Der anders Denkende
Josef Zotter ist ein innovativer Unternehmer und Chocolatier mit höchsten Ansprüchen. Im Interview spricht er über Schoko mit Fischgeschmack sowie unternehmerische Höhen und Tiefen.
Das hübsche Fleckchen am Bergl mit Blick auf die wunderschöne steirische Hügellandschaft ist ein kleines Paradies. Wir sitzen in einem der größten Kreativ- und Produktionszentren für Schokolade weltweit, umgeben von einer biologischen Landwirtschaft, der Zotter Erlebniswelt und einem "Essbaren Tiergarten". Der sympathische Unternehmer Josef Zotter ist seit 30 Jahren Mastermind des gleichnamigen Unternehmens. Er lacht viel, erzählt von seiner Passion für Schokolade, spricht über Bio-Qualität und resümiert.

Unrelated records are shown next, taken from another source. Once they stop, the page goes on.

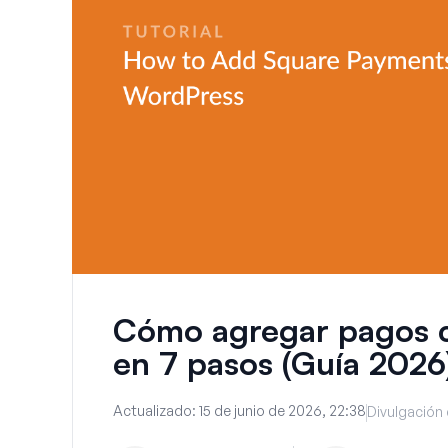
Cómo agregar pagos 
en 7 pasos (Guía 2026
Actualizado:
15 de junio de 2026, 22:38
Divulgación 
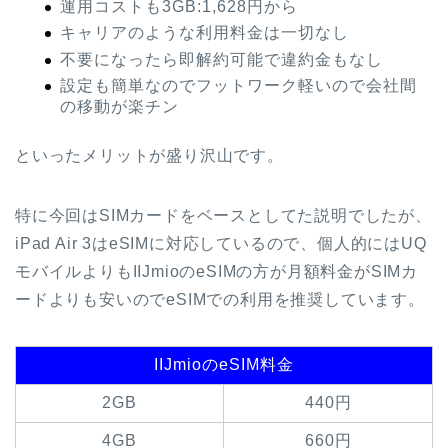
運用コストも3GB:1,628円から
キャリアのような利用料金は一切なし
不要になったら即解約可能で違約金もなし
設定も簡単なのでフットワーク軽いので会社間
の移動が楽チン
といったメリットが盛り沢山です。
特に今回はSIMカードをベースとしてた説明でしたが、
iPad Air 3はeSIMに対応しているので、個人的にはUQ
モバイルよりもIIJmioのeSIMの方が月額料金がSIMカ
ードよりも安いのでeSIMでの利用を推奨しています。
IIJmioのeSIM料金
2GB
440円
4GB
660円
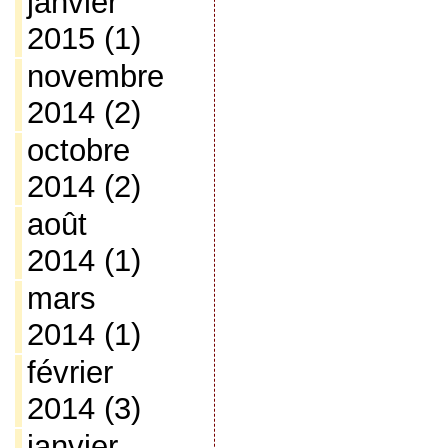
janvier
2015
(1)
novembre
2014
(2)
octobre
2014
(2)
août
2014
(1)
mars
2014
(1)
février
2014
(3)
janvier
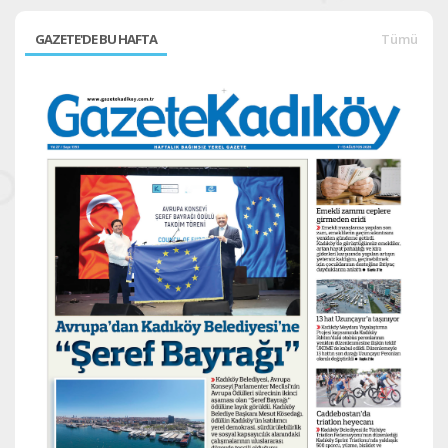
GAZETE'DE BU HAFTA
Tümü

— Können Sie nach so viel Jahren Schokolade noch richtig genießen?
JOSEF ZOTTER:Aber natürlich! Jeden Tag, wenn ich die vielen Sorten professionell verkoste. Zotter-Schokolade ist ein Handwerk und ich bin die Qualitätskontrolle. In der Produktion arbeiten bei uns 120 Menschen. Mir ist Qualität enorm wichtig, daher produzieren wir sehr kleine Chargen mit nur 1.125 Stück Schichtschokolade, die wir von Hand verkosten. Das mache ich sehr häufig auch selbst. Für die Qualität will ich Spannung im Betrieb erzeugen. Das heißt: Es gibt Jobrochaden, damit Abwechslung herrscht, die Mitarbeiter:innen aufmerksam arbeiten und immer mit voller Konzentration dabei sind.
— Und Sie selbst sind nach wie vor mittendrin in der Produktion?

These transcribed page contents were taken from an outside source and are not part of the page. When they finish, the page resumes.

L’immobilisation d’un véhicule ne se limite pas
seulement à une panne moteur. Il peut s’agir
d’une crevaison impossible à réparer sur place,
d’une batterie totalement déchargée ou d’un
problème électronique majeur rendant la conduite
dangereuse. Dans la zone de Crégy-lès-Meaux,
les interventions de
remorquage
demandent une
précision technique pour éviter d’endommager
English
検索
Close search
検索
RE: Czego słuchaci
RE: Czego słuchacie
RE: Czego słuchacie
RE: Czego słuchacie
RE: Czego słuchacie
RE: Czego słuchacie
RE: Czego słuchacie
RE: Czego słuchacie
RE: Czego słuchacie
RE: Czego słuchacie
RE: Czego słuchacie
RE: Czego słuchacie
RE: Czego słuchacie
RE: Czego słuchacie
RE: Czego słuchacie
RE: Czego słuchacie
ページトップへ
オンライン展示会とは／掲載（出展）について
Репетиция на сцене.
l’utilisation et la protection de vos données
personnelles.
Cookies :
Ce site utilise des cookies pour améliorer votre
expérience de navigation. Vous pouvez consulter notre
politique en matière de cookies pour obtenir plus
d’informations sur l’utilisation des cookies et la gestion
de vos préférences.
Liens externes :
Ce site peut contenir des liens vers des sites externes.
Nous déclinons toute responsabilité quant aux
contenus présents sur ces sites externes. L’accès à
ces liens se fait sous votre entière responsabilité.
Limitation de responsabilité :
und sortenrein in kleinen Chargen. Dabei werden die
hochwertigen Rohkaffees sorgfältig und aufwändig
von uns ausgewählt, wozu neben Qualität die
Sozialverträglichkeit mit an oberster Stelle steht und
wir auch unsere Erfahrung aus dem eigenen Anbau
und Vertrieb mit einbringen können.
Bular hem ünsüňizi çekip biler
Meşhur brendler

JOSEF ZOTTER:Ich habe darüber sogar ein Buch geschrieben. Für mich gehört der Chef an die Werkbank. Buchhaltung oder Strategie, das machen andere besser als ich. Wissen Sie, jeder hat ein Talent für irgendetwas. Ich kann Rezepte kreieren und abspeichern. Ich weiß exakt, wieviel Pfeffer, Kardamom, Salz, Himbeer, Schokolade oder Vanille bzw. Nougat in der Schokolade steckt. Daher bin ich sehr gern in der Produktion.

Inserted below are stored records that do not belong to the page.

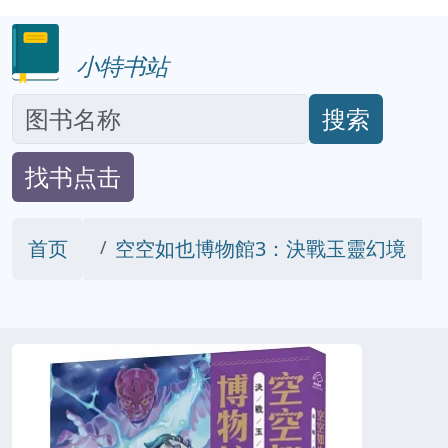
小特书站
搜索
找书点击
首页
空空如也博物館3：決戰玉靈幻境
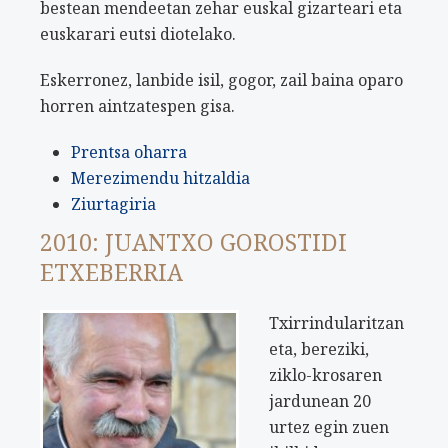
bestean mendeetan zehar euskal gizarteari eta
euskarari eutsi diotelako.
Eskerronez, lanbide isil, gogor, zail baina oparo
horren aintzatespen gisa.
Prentsa oharra
Merezimendu hitzaldia
Ziurtagiria
2010: JUANTXO GOROSTIDI
ETXEBERRIA
Txirrindularitzan
eta, bereziki,
ziklo-krosaren
jardunean 20
urtez egin zuen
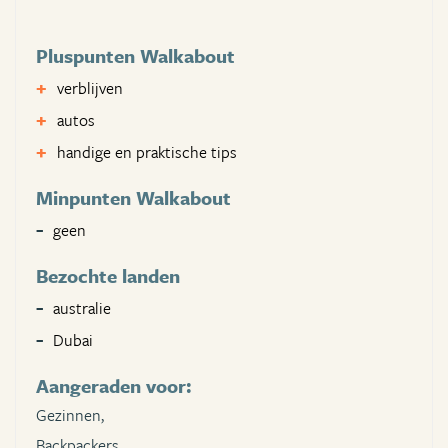
Pluspunten Walkabout
verblijven
autos
handige en praktische tips
Minpunten Walkabout
geen
Bezochte landen
australie
Dubai
Aangeraden voor:
Gezinnen,
Backpackers,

— Was war ihre letzte Kreation?
JOSEF ZOTTER:Wir feiern heuer 30 Jahre Zotter. Dafür habe ich zuletzt die Geburtstagsschokolade "Herzblut und Himbeerfisch" erfunden.
— Das klingt herausfordernd für die Geschmacksnerven…
JOSEF ZOTTER:Beim Geschmack geht es immer um Harmonie. In einer unserer Kreationen stecken zum Beispiel karamellisierte Mehlwürmer. Bei den Blindverkostungen läuft diese Schoko unter "Schokoschocker" (lacht). Aber das Erstaunliche: 95 Prozent der Verkoster tippen auf Nougat als Hauptzutat. Das heißt also, es kommt auf die Kombination an.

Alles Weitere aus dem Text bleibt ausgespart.